The landscape of web development is extremely volatile, changing not only from year to year, but sometimes even day to day. The existence of tools such as http://caniuse.com/ should be enough to prove that.
With everyday life, I don't always get the opportunity to play with emergent technologies. However, that does not mean I never get to.
After some consideration, I imagined a grid with optional borders containing translucent cells fading in and out. I assumed that canvas would have a simple way of supporting alpha transparency and drawing rectangles, at least. I wasn't too far off.
Surprises Along the Way
Having never worked with a drawing API before, I wasn't exactly sure of what to expect. My hope was that canvas could be picked up easily since most web technologies appear to aim for simplicity. (Admittedly whether they actually succeed or not can be debated.)
For the most part this is true, however I did come across a few concepts that I originally had not considered but do make sense.
The Default Canvas Background is Transparent
The Canvas Size and the Size of the Drawable Canvas Can Be Different
Setting a canvas's size through the height and width attributes sets the size of the drawing area, however the canvas can be resized arbitrarily through CSS. This can have the effect of a blurry zoom or stretching out the drawing if the aspect ratio is not preserved.
Setting the Canvas Size Clears the Canvas
This is well documented and a nice shortcut to wipe your canvas state if you need to.
Drawing to a Canvas Does not Replace Previous Content
This also makes sense, but I had to get accustomed to the concept that anything I wanted to replace required a call to context.clearRect() (for my specific uses), especially since everything I drew was translucent by default.
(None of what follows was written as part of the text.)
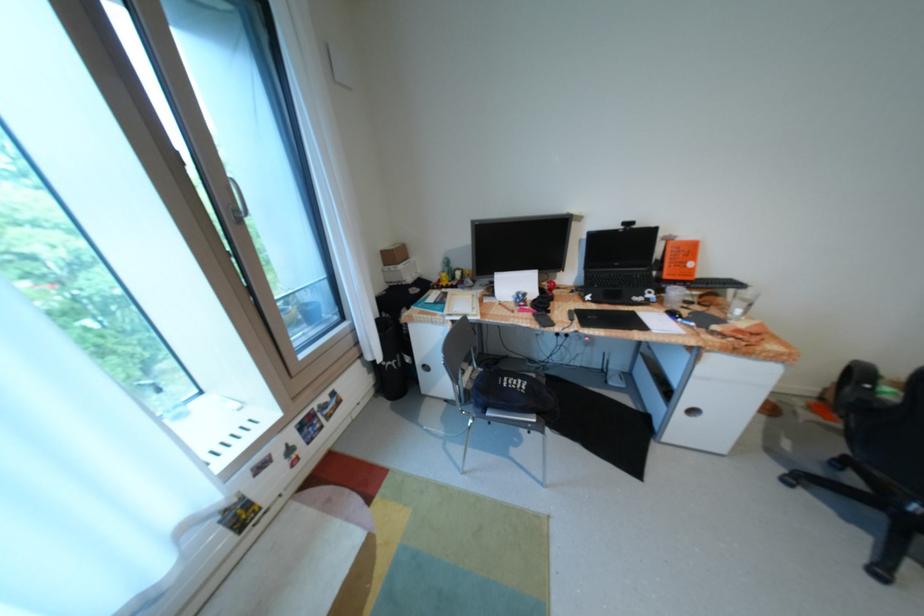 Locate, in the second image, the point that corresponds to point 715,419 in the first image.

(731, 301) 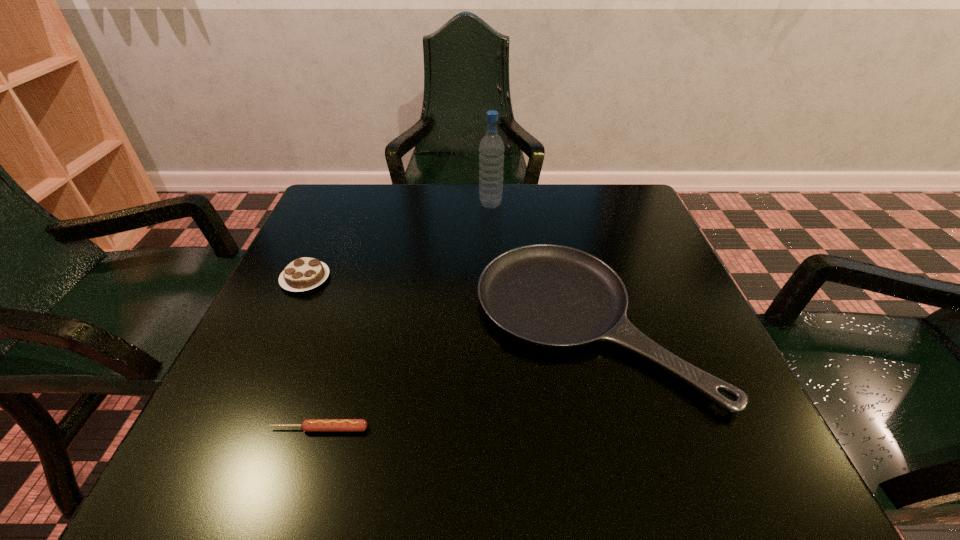 Locate an element on the screen. The height and width of the screenshot is (540, 960). object located in the far edge section of the desktop is located at coordinates (491, 148).

The width and height of the screenshot is (960, 540). Identify the location of object positioned at the near edge. [x=309, y=425].

What are the coordinates of `chocolate cake that is at the left edge` in the screenshot? It's located at (303, 274).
Before I realized this, the gridfader cells would fade in too opaquely.
Canvas Does Not Natively Support the Concept of Layers...
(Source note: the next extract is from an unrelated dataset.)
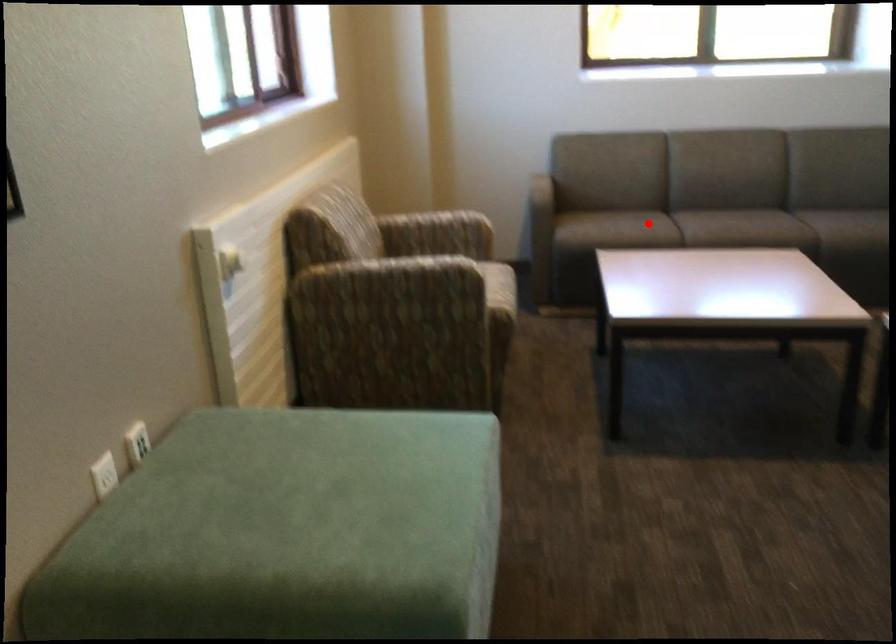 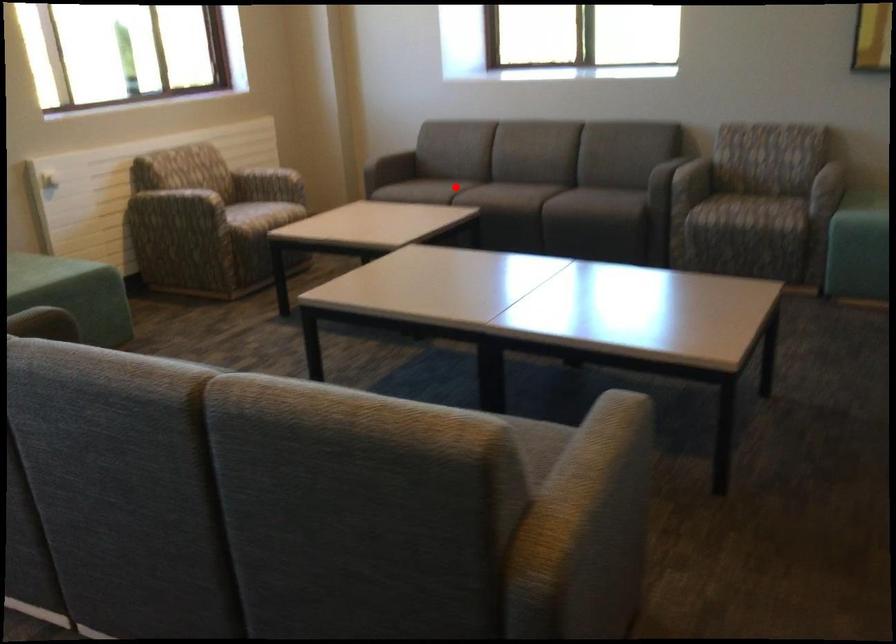 I am providing you with two images of the same scene from different viewpoints. A red point is marked on the first image and another point is marked on the second image. Is the red point in image1 aligned with the point shown in image2?

Yes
...nor can you use multiple contexts per canvas. If you want more than one context, you require more than one canvas. While layers are not natively supported, one could emulate the concept of layers in their own code through ordered drawing and tracking object state or layer canvas elements utilizing CSS.
Canvas Does Not Provide New Timing APIs
My naive hope was that HTML5 canvas would provide better timing methods to create animations. Unfortunately, window.setTimeout() and window.setInterval() are all that still exist.